Lo mas seguro es que los mas puristas digan que no es una película perfecta, quizás hasta digan que es olvidable. A cada cual su cine respondo yo. Todos tienen el derecho a buscar en las películas aquello que mas les llame la atención. Yo me quedo con el disfrute, me quedo con la exaltación de saber que alguien detrás de una cámara, me quiere contar una historia que vale la pena volver a ver. Una y otra y otra vez. Esa es la diferencia entre una buena película y una que nos toca la fibra. Cuando vemos por primera vez una película, nos entretiene o nos hace reflexionar, pero cuando vemos varias veces una película que nos gusta, poco a poco descubrimos aquello que se escondía tras la superficie, muchas veces frívola de la narración. Casi podemos escuchar sus realizadores diciéndonos que es lo que querían que viéramos. 800 Balas es así. Y es que al igual que Bronco Billy, Julián solo quiere mantener su sueño con vida, luchar por aquello que le pertenece, el único lugar donde es quien quiere ser.
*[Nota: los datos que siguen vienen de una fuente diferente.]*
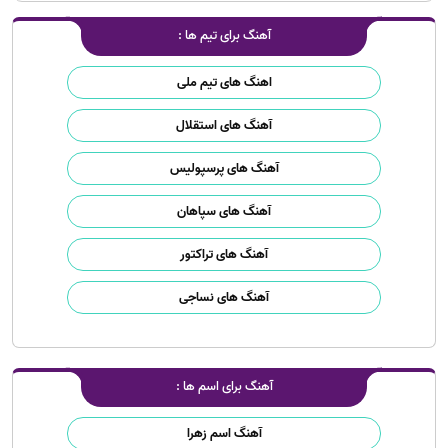
آهنگ برای تیم ها :
اهنگ های تیم ملی
آهنگ های استقلال
آهنگ های پرسپولیس
آهنگ های سپاهان
آهنگ های تراکتور
آهنگ های نساجی
آهنگ برای اسم ها :
آهنگ اسم زهرا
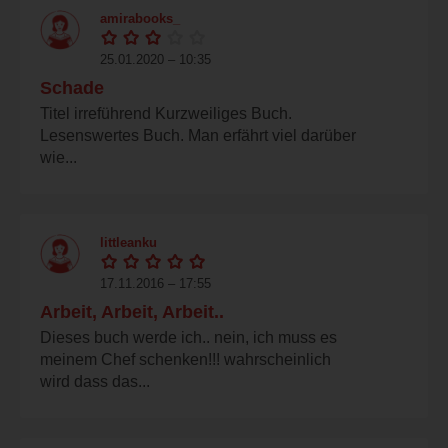
amirabooks_
25.01.2020 – 10:35
Schade
Titel irreführend Kurzweiliges Buch.
Lesenswertes Buch. Man erfährt viel darüber
wie...
littleanku
17.11.2016 – 17:55
Arbeit, Arbeit, Arbeit..
Dieses buch werde ich.. nein, ich muss es
meinem Chef schenken!!! wahrscheinlich
wird dass das...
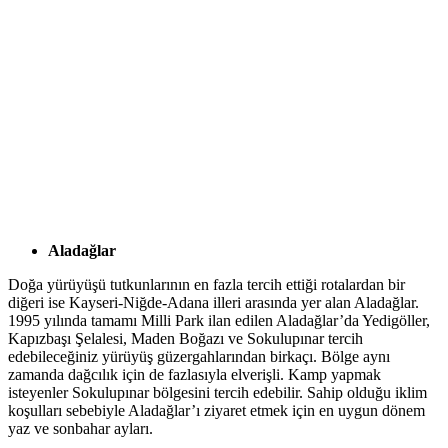
Aladağlar
Doğa yürüyüşü tutkunlarının en fazla tercih ettiği rotalardan bir
diğeri ise Kayseri-Niğde-Adana illeri arasında yer alan Aladağlar.
1995 yılında tamamı Milli Park ilan edilen Aladağlar’da Yedigöller,
Kapızbaşı Şelalesi, Maden Boğazı ve Sokulupınar tercih
edebileceğiniz yürüyüş güzergahlarından birkaçı. Bölge aynı
zamanda dağcılık için de fazlasıyla elverişli. Kamp yapmak
isteyenler Sokulupınar bölgesini tercih edebilir. Sahip olduğu iklim
koşulları sebebiyle Aladağlar’ı ziyaret etmek için en uygun dönem
yaz ve sonbahar ayları.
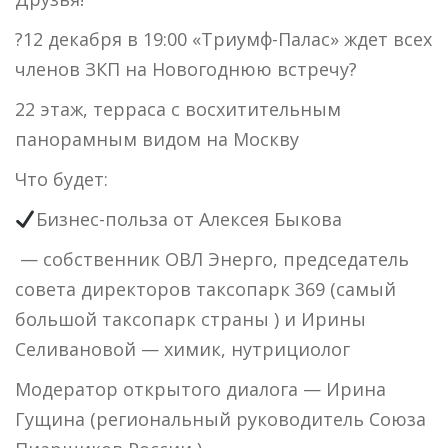
?12 декабря в 19:00 «Триумф-Палас» ждет всех
членов ЗКП на Новогоднюю встречу?
22 этаж, терраса с восхитительным
панорамным видом на Москву
Что будет:
Бизнес-польза от Алексея Быкова
— собственник ОВЛ Энерго, председатель
совета директоров таксопарк 369 (самый
большой таксопарк страны ) и Ирины
Селивановой — химик, нутрициолог
Модератор открытого диалога — Ирина
Гущина (региональный руководитель Союза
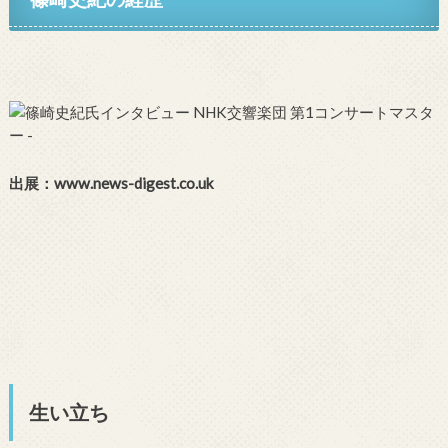
出展：www.news-digest.co.uk
生い立ち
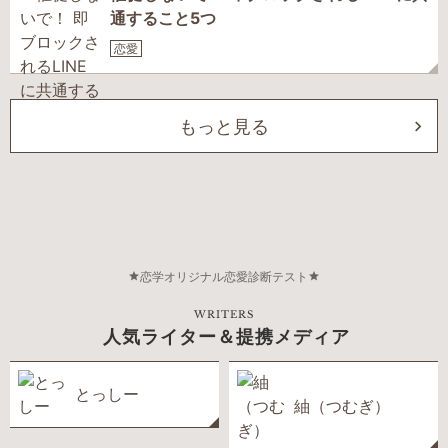
通すること5つ
恋愛
もっと見る
恋学オリジナル恋愛診断テスト
WRITERS
人気ライター＆提携メディア
とっしー
紬（つむぎ）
Es una película alegre, que no seria erróneo decir que es un verdadero gusto que se dio el director, sabiendo que probablemente no seria un gran éxito, pero que se nota en cada fotograma, la pasión y la felicidad de los actores haciendo de estos personajes tan idealistas, tan soñadores. La escena que demuestra todo este jolgorio cinematográfico es precisamente la fiesta. Celebrada luego de la liberación de Julián de la cárcel por posesión de drogas. Antes de que se haga el desmadre, Julián le dice a su nieto una de las frases mas memorables de la película: “No divertirse cuando uno puede, es el mayor pecado del mundo”. Eso resume toda la ficción. No es más que aprovechar el momento y cumplir el sueño. Imagino que Alex de la Iglesia siempre quiso hacer un western, pero en vista de las dificultades quizás era más interesante hacer una película sobre personas, perdedores de la historia que soñaran con ser parte de las míticas producciones donde los forajidos, la diligencia, la locomotora, la cantina y demás elementos, se reflejaban en los corazones de los espectadores. Donde en esos tiempos, luchar por algo, tenía un verdadero sentido, aunque fuera un pedazo de tierra, o el corazón de una mujer.